1. An apparatus for cleaning particles from a surface having a first surface and a second surface, the first surface being opposite the second surface, comprising:
a device, in communication with the first surface, for loosening the particles from the second surface; and
roll, positioned adjacent the second surface, for attracting, electrostatically, loosened particles thereto, said roll including a plurality of sebments forming a circumference of said roll with adjacent segments being opposite polarities for attracting having opposite polarities thereto.
2. An apparatus as recited in claim 1, wherein said device applies vibratory energy to the first surface.
3. An apparatus as recited in claim 2, wherein said device comprises an acoustical horn.
4. An apparatus as recited in claim 3, wherein said horn is adjacent to and in contact with the first surface.
5. An apparatus as recited in claim 4, wherein said roll is positioned adjacent to and spaced from the second surface.
6. An apparatus as recited in claim 5, wherein said horn being located adjacent the first surface opposed from said roll.
7. An apparatus as recited in claim 6, wherein said horn forms a cloud of particles in the space between said roll and the second surface.
8. An apparatus as recited in claim 9, further comprising a scraper contacting said roll to remove particles ashering thereto.
9. An apparatus as recited in claim 8, wherein the particles of the particle cloud include negatively charged particles and positively charged particles.
10. An apparatus as recited in claim 9, wherein the negatively charged particles are attracted to the segments of said roll charged to one polarity.
11. An apparatus as recited in claim 10, wherein the positively charged particles from the toner particle cloud are attracted to the segments of said roll charged to the opposite polarity.
This invention relates generally to an electrostatographic copier or printer, and more particularly, concerns a cleaning apparatus.
In an electrophotographic application such as xerography, a charge retentive surface (i.e., photoconductor, photoreceptor or imaging surface) is electrostatically charged, and exposed to a light pattern of an original image to be reproduced to selectively discharge the surface in accordance therewith.
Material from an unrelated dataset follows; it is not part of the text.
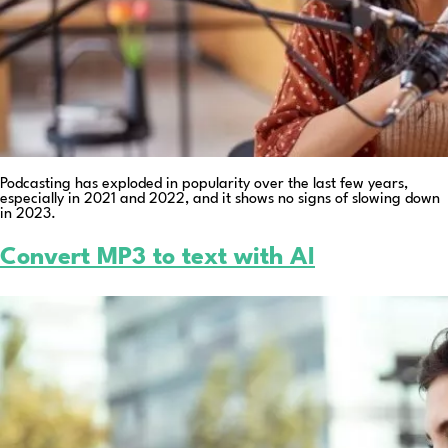
Podcasting has exploded in popularity over the last few years,
especially in 2021 and 2022, and it shows no signs of slowing down
in 2023.
Convert MP3 to text with AI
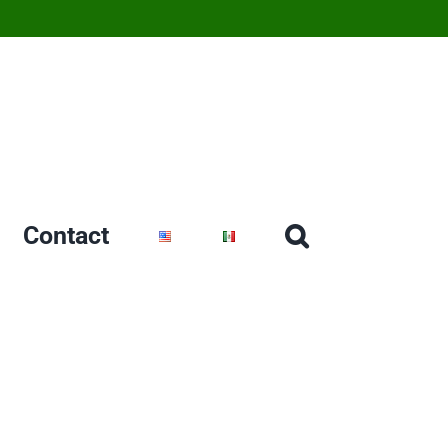
Contact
The resulting pattern 0f charged and discharged areas on that surface form an electrostatic charge pattern (an electrostatic latent image) conforming to the original image. The latent image is developed by contacting it with a finely divided electrostatically attractable powder referred to as "toner". Toner is held on the image areas by the electrostatic charge on the surface. Thus, a toner image is produced in conformity with a light image of the original being reproduced. The toner image may then be transferred to a substrate (e.g., paper), and the image affixed thereto to form a permanent record of the image to be reproduced. Subsequent to development, excess toner left on the charge retentive surface is cleaned from the surface. The process is well known, and useful for light lens copying from an original, and printing applications from electronically generated or stored originals, where a charge surface may be imagewise discharged in a variety of ways. Ion projection devices where a charge is imagewise deposited on a charge retentive substrate operates similarly.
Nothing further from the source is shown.